Transformative Trips
Short-term international experiences pack a powerful educational punch.
Instead of heading to their respective homes to spend the Thanksgiving 2025 holiday with family and friends, Dixie Dayton ’26, Sabrina Malec ’26 and five of their Connecticut College classmates boarded a plane to Taitung, Taiwan, with their Chinese language professor, Tek-wah King. The group spent a week with the people of the Puyuma tribe, an Indigenous Austronesian community renowned for its musical heritage and resilience through both Japanese and Chinese colonization since the 17th century.
In their fall semester class, the students were learning about the Puyuma’s language and cultural revitalization. In Taitung, they were able to witness it firsthand. They observed classes at the Puyuma Nanwang Experimental Elementary Tribal School, visited with and interviewed writers and artists, toured prehistoric sites and mingled with the locals in Taiwan’s “black mountain” province, which has the highest Indigenous population.
At the school, they watched as children practiced the Puyuma language. “It wasn’t a typical sit-down class with a textbook and a PowerPoint slide,” explains Malec, an anthropology and East Asian studies double major and scholar in the Toor Cummings Center for International Studies and the Liberal Arts (CISLA) from Bedford Hills, New York. “They were playing games and singing songs, and I think that was really impactful, because we had learned about their efforts to revitalize their language, and here we were seeing it in action.”
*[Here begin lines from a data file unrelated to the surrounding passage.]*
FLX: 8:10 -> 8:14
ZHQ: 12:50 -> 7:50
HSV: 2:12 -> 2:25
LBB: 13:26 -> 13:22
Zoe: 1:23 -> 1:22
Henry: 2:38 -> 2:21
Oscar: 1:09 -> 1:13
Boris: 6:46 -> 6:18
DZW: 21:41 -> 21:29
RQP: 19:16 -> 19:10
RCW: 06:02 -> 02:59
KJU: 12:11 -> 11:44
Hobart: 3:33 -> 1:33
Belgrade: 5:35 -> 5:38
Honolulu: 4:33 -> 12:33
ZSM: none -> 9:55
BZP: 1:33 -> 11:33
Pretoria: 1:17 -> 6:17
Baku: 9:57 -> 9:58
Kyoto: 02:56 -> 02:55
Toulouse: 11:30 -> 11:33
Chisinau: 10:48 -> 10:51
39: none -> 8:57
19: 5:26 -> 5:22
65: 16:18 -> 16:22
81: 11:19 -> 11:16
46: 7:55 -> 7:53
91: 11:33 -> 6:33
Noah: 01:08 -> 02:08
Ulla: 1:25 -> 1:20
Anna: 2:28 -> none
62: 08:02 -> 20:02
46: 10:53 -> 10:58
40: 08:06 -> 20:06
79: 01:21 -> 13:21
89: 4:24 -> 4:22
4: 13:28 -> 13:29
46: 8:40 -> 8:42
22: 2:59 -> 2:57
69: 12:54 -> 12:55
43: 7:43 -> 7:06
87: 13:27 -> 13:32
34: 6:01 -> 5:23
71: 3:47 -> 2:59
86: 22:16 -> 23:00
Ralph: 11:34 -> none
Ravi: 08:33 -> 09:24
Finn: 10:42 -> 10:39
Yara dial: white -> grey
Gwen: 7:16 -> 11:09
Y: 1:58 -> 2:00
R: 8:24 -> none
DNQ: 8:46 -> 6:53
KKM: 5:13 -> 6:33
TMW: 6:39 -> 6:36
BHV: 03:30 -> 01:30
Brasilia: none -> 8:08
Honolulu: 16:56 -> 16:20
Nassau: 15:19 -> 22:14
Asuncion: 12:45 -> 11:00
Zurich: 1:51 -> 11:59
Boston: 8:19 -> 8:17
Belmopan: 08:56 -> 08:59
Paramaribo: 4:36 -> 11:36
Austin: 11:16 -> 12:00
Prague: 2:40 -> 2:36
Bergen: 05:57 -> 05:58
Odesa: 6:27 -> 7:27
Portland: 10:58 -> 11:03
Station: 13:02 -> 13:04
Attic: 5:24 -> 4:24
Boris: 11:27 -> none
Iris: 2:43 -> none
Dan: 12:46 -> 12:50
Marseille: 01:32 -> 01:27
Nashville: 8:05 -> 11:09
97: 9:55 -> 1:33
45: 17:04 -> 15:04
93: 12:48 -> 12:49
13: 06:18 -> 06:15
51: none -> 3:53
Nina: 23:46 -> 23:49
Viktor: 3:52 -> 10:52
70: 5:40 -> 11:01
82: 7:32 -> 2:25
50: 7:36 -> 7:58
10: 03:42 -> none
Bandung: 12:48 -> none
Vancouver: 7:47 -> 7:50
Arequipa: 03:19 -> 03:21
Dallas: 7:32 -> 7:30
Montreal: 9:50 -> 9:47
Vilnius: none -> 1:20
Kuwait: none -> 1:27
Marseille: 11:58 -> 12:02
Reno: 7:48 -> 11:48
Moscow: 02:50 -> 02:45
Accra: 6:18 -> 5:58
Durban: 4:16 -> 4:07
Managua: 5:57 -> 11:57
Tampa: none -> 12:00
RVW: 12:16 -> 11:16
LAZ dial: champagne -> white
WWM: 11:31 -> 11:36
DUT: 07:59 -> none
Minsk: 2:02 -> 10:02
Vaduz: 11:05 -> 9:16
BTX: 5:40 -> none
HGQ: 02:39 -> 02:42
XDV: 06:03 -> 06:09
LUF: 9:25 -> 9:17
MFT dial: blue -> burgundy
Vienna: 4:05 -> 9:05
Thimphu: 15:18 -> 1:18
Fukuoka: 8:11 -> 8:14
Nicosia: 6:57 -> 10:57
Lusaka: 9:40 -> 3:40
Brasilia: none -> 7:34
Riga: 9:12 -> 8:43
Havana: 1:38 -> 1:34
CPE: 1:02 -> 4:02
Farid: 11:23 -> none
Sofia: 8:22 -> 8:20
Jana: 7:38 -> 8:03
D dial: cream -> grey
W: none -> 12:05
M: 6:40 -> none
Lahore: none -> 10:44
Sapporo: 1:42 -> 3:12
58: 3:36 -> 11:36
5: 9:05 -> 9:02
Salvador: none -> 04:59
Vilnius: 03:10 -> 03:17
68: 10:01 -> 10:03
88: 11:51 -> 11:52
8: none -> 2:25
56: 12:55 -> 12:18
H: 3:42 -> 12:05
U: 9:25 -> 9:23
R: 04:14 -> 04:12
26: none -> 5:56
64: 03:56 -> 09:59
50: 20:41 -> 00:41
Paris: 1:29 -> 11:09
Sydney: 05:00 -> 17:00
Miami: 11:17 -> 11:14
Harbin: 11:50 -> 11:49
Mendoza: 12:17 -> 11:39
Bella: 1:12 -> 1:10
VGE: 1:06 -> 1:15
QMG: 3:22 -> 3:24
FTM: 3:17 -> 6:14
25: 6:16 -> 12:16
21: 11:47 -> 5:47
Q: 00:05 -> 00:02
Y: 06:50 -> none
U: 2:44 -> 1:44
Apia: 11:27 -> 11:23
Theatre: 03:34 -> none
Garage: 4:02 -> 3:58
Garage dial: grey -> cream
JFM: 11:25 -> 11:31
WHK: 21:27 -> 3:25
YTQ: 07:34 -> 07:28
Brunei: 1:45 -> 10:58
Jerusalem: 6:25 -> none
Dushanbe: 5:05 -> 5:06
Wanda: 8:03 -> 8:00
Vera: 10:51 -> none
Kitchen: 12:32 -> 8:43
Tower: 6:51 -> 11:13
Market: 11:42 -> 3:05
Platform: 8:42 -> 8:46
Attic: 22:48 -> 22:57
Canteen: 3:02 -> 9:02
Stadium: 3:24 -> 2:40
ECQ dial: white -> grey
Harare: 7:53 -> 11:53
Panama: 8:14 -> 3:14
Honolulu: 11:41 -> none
Dayton, an East Asian studies and Slavic studies double major and CISLA scholar from Camphill, Pennsylvania, said a local guide led the group on a Mandarin-language tour through Dulan, a town in the territory of the Amis people, introducing mountains by their Indigenous names, showing the students ceremonial places, and stopping along the way to name and describe the importance of the native plants. “It was really interesting to see his relationship with nature, and how the land itself reflects on the culture,” Dayton says.